Clinical Data Management: Understanding and Improving Its Use

In order to understand clinical data management, it is helpful to first understand what data management is. Data management is usually done with data management systems. Data management systems are computer programs designed to manage a database, a large set of structured data, and run operations on the data requested by numerous users. In order to make sense of the vast quantities of data that enterprises are gathering, analyzing, and storing today, companies turn to data management solutions and platforms. Data management solutions make processing, validation, and other essential functions simpler and less time-intensive.

Clinical data management is a critical phase in clinical research, which leads to the generation of high-quality, reliable, and statistically sound data from clinical trials. Clinical data management assures collection, integration, and availability of data at appropriate quality and cost. Clinical data management has been around for quite some time and as it continues to be useful, health researchers continue to seek new ways to improve the process and make it more efficient. For starters, the standard and generally accepted approach to clinical data management have some challenges. One challenge has to do with the use of spreadsheets and the other is the changing and dynamic analytics roles and tools.

The Spreadsheet Challenge

In order to deal with the abundance and continuous increase of data, many health organizations and hospital departments, develop their own tools to help. They end up using multiple spreadsheets. These spreadsheets often contain information that may be inaccurate or in conflict with corporate data, which leads teams to focus on the wrong priorities or miss improvement opportunities altogether. Source data once identified and captured, often become shadow systems with one spreadsheet linking to another and then another. This spreadsheet mania further complicates the process and introduces an unnecessary risk of error.

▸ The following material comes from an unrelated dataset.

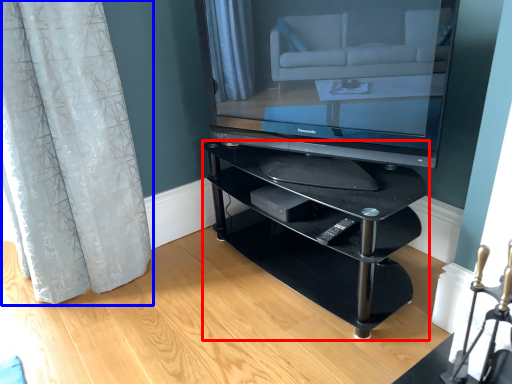 Question: Which point is further to the camera, shelf (highlighted by a red box) or curtain (highlighted by a blue box)?

Choices:
 (A) shelf
 (B) curtain

Answer: (A)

Changing Analytics Roles and Tools

As mentioned above there are lots of gaps in the data structure which leads to inaccuracies or missed opportunities. In today’s value-based care environment, data analysts must be equipped with the right tools to identify performance gaps in the organization and to create actionable recommendations that drive improved outcomes. Providing the proper infrastructure mitigates the risk of compromising data during capture or transfer. Accurate and timely data is crucial to engaging clinicians and gaining their trust.

Data analysts spend roughly 80 percent of their time hunting and gathering data as opposed to performing high-value work, such as interpreting data and making recommendations about how to improve the outcomes. Most analysts would rather conduct strategic analyses and contribute to organizational decision making. Today, the approach to clinical data management focuses most analytic resources on the task of hunting and gathering.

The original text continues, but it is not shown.